Often seen in obfuscated codeif (false)orif (1)Some of these branches will never be executed, and some will definitely be executed.

Restore code

const types = require("@babel/types");

const visitor = {
  IfStatement(path) {
    const test = path.node.test;
    // 只处理条件值是布尔或数字字面量的情况(变量条件无法静态判断)
    if (!types.isBooleanLiteral(test) && !types.isNumericLiteral(test)) return;

    if (test.value) {
      // 条件为真 → 用 if 分支的语句直接替换 if 语句
      path.replaceInline(path.node.consequent.body);
    } else if (path.node.alternate) {
      // 条件为假且有 else → 用 else 分支替换
      path.replaceInline(path.node.alternate.body);
    } else {
      // 条件为假且没有 else → 删除整个 if
      path.remove();
    }
  }
};

4.5 switch-case anti-control flow flattening (entry version)

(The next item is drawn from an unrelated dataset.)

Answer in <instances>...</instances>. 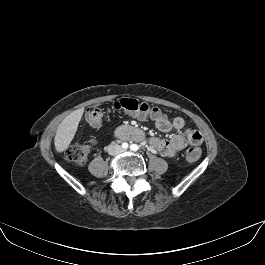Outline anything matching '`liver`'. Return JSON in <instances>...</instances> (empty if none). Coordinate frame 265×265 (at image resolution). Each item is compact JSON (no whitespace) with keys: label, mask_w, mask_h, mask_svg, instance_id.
I'll list each match as a JSON object with an SVG mask.
<instances>
[{"label":"liver","mask_w":265,"mask_h":265,"mask_svg":"<svg viewBox=\"0 0 265 265\" xmlns=\"http://www.w3.org/2000/svg\"><path fill=\"white\" fill-rule=\"evenodd\" d=\"M83 113V108L75 110L59 124L54 138V145L57 152L61 153L69 147L76 134Z\"/></svg>","instance_id":"6515ba94"}]
</instances>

Control flow flattening is one of the most commonly used obfuscation methods. It useswhile-switch-caseAdd a disordered array to the structure, cut the code that was originally executed sequentially into pieces, and then "play" it again in array order.

Core idea

  1. Position the array controlling the sequence (such as'3,4,0,5,1,2'['split'](',')
  2. Take out the corresponding ones in order of indexcaseblock content
  3. Remove eachcaseat the endcontinuestatement
  4. Replace the entire code with the spliced ​​normal sequence codewhilestructure

Restore code (pre-dependency search version)

const visitor = {
  WhileStatement(path) {
    const switchNode = path.node.body.body[0];
    // 拿到控制流数组的变量名
    const arrayName = switchNode.discriminant.object.name;

    let controlFlowArr = [];
    // 向 while 前面的兄弟节点查找数组定义
    path.getAllPrevSiblings().forEach(prevPath => {
      const { id, init } = prevPath.node.declarations?.[0] || {};
      if (id?.name === arrayName) {
        // 简化版 split 模拟,实际中可能遇到更复杂的生成方式
        const str = init.callee.object.value;
        const separator = init.arguments[0].value;
        controlFlowArr = str.split(separator);
        // 删除已经用过的数组定义
        prevPath.remove();
      }
    });

    // 按顺序拼接 case 内容
    let replaceNodes = [];
    controlFlowArr.forEach(index => {
      const caseBody = switchNode.cases[index].consequent;
      // 如果最后一条语句是 continue,就删掉
      if (types.isContinueStatement(caseBody.at(-1))) caseBody.pop();
      replaceNodes = replaceNodes.concat(caseBody);
    });

    // 替换掉整个 while
    path.replaceWithMultiple(replaceNodes);
  }
};

5. Key points quick check and learning resources

Quick check on core technology points

OperationsCore Methods
Parse code@babel/parserparse()
Batch traversal/modification@babel/traversetraverse(ast, visitor)
Generate code@babel/generatorgenerate(ast)
Create new node@babel/typestypes.xxx()
Evaluate static expressionspath.evaluate()
Check variable referencespath.scope.getBinding()
Replace node inlinepath.replaceInline()
Delete nodepath.remove()
ResourcesLinks
AST online visualizationastexplorer.net
Babel Chinese official websitebabeljs.cn
Babel Traverse Chinese Documentationevilrecluse.top/Babel-traverse-api-doc

There is no hard-and-fast universal formula for deobfuscation. The core idea is: According to the specific output of the target obfuscation tool, cooperate with the AST tool to restore the real logic bit by bit. After mastering the basic knowledge and routines in this article, 90% of entry-level JavaScript obfuscations will not stop you.